A medida foi criticada por parlamentares e pelas próprias entidades envolvidas no setor de abastecimento e transporte, com o argumento que a redução do custo do combustível seria mínima. O próprio presidente da Câmara, Rodrigo Maia (DEM-RJ), não parece ter recebido a medida com tanta simpatia.

“A gente espera que hoje [quarta, 23] ainda o governo assine decreto da Cide e não fique esperando votação da Câmara”, disse o deputado depois de sair do Supremo Tribunal Federal (STF), onde participou de reunião com a presidente da Corte, Cármen Lúcia.

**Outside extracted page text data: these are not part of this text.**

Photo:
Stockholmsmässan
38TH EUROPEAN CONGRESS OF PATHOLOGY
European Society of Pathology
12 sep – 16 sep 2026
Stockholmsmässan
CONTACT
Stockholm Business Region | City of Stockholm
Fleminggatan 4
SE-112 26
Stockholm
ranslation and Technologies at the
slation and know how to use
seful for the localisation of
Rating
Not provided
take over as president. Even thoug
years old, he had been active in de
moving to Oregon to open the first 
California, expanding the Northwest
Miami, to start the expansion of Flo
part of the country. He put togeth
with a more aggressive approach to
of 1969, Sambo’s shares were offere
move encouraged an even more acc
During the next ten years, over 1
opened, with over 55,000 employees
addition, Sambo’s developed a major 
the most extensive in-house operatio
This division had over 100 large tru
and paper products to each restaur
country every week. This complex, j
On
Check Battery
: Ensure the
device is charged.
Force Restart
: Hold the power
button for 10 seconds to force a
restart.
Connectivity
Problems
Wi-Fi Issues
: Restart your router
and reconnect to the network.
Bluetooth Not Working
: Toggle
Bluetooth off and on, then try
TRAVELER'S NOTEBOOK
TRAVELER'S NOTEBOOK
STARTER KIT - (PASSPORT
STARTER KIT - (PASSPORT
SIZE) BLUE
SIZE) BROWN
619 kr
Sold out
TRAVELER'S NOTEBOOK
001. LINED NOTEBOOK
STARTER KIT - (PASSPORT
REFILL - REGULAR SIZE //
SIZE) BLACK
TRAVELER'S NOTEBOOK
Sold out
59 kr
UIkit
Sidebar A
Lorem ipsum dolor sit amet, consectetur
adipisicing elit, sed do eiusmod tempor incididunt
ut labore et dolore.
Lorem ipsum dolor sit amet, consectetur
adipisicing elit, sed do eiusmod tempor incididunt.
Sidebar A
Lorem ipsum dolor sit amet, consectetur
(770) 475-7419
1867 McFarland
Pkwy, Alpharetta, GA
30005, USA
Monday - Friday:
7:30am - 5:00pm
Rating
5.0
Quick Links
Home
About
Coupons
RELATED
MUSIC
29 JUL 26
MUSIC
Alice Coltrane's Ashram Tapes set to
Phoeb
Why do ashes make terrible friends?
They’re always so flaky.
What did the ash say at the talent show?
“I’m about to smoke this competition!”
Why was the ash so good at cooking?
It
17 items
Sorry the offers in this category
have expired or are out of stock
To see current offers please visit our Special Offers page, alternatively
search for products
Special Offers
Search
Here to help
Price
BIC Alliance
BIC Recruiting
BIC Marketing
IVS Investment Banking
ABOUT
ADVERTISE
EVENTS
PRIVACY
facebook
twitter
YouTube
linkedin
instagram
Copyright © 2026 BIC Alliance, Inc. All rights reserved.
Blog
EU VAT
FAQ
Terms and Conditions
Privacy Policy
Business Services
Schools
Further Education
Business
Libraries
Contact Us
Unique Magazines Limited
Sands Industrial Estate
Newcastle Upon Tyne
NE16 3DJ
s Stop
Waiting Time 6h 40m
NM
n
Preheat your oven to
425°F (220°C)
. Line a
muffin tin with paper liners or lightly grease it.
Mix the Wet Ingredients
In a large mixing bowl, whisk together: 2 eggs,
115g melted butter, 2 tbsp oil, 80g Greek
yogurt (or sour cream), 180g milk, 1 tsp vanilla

Enquanto não se acertam os ponteiros, os problemas se acumulam com os protestos dos caminhoneiros. Há a ameaça, inclusive, de que outras categorias, como motoristas de táxi, também decidam aderir à greve. Enquanto isso, postos de combustíveis praticam valores recordes Brasil afora – em Recife, por exemplo, postos que ontem (terça, 22) cobravam R$ 3,99 hoje passaram a cobrar R$ 7.99 pelo litro da gasolina, o que motivou uma força-tarefa do Procom local contra abusos.

Fonte: Congresso em Foco, 24 de maio de 2018.